La matière du roman l’était encore beaucoup plus. Il s’agissait en effet de l’histoire d’un homme qui avait eu l’insigne malheur d’assassiner sa propre femme. Peut-on concevoir pire tragédie personnelle que celle-là ? Mais ce n’était pas de cette tragédie du meurtre de l’épouse qu’Henrik Stangerup avait tiré la trame de son roman mais d’une autre tragédie proprement moderne, contemporaine. La tragédie d’un homme auquel on refuse sa responsabilité de criminel. Lui veut confesser son crime devant la justice mais la société le lui interdit : « Non Monsieur vous n’êtes pas coupable de ce meurtre. Vous avez été le jouet des circonstances, de vos propres pulsions dont vous ne pouviez assumer la maîtrise. À la vérité, vous n’avez pas commis de crime, vous avez été l’objet d’un processus mental qui a enchaîné votre volonté et vous êtes innocents. »
Le pauvre homme se défend. Il n’a aucune fierté à avoir accompli cet acte abominable. Mais à vouloir abolir sa responsabilité on le prive de sa liberté la plus profonde et donc de son humanité même. Une armée de psy s’acharne sur lui : « Admettez que vous n’êtes pas coupable. » Lui se défend mordicus car il sait, au fond de sa conscience, qu’être coupable, si insupportable que ce soit moralement, confère à la personne une terrible dignité. Être coupable cela signifie être cause de. Être cause d’un crime en l’espèce. S’il n’est plus la cause ou le sujet de l’acte qu’il a commis il n’est plus rien. On a détruit son âme alors même qu’on voulait prétendument le tirer d’affaire, au nom d’une théorie qui est la négation même de la nature humaine.
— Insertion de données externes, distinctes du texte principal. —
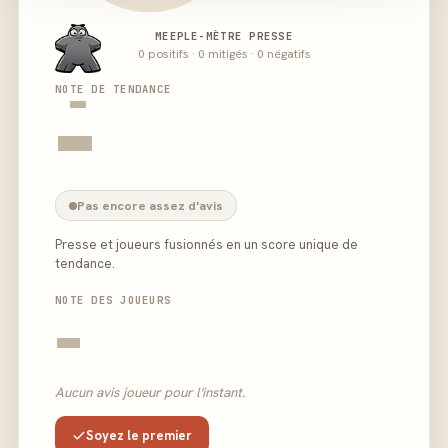
MEEPLE-MÈTRE PRESSE
0 positifs · 0 mitigés · 0 négatifs
-
NOTE DE TENDANCE
-
Pas encore assez d'avis
Presse et joueurs fusionnés en un score unique de
tendance.
NOTE DES JOUEURS
-
Aucun avis joueur pour l'instant.
Soyez le premier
Cette parabole à mon sens n’a pas vieilli. Un quart de siècle après la parution de « L’homme qui voulait être coupable ». Car nous sommes toujours aux prises avec la menace de l’abolition de la liberté, sous le poids de tous les déterminismes sociaux, culturels, psychologiques qui pèsent comme une dalle de plomb sur l’affirmation souveraine de notre libre arbitre.
Je ne ferai pas ici le bilan de tous les systèmes intellectuels qui se sont coalisés contre la dignité humaine en se présentant souvent sous les couleurs de l’émancipation et de la libération. Mais tout de même, je constate ce que Bernanos appelait « une conspiration généralisée contre les âmes » qui s’est bel et bien renforcée sous l’effet de pensées prétendument critiques qui veulent anéantir ce qui fait le propre de notre humanité : la relation aux lois non-écrites d’Antigone, celle aux Décalogue et même celle aux Béatitudes.
Peut-être qu’un certain concept d’amour-propre paradoxalement né au XVIIe siècle a abouti sous les coups d’un utilitarisme souvent hédoniste à l’extinction du sujet moral.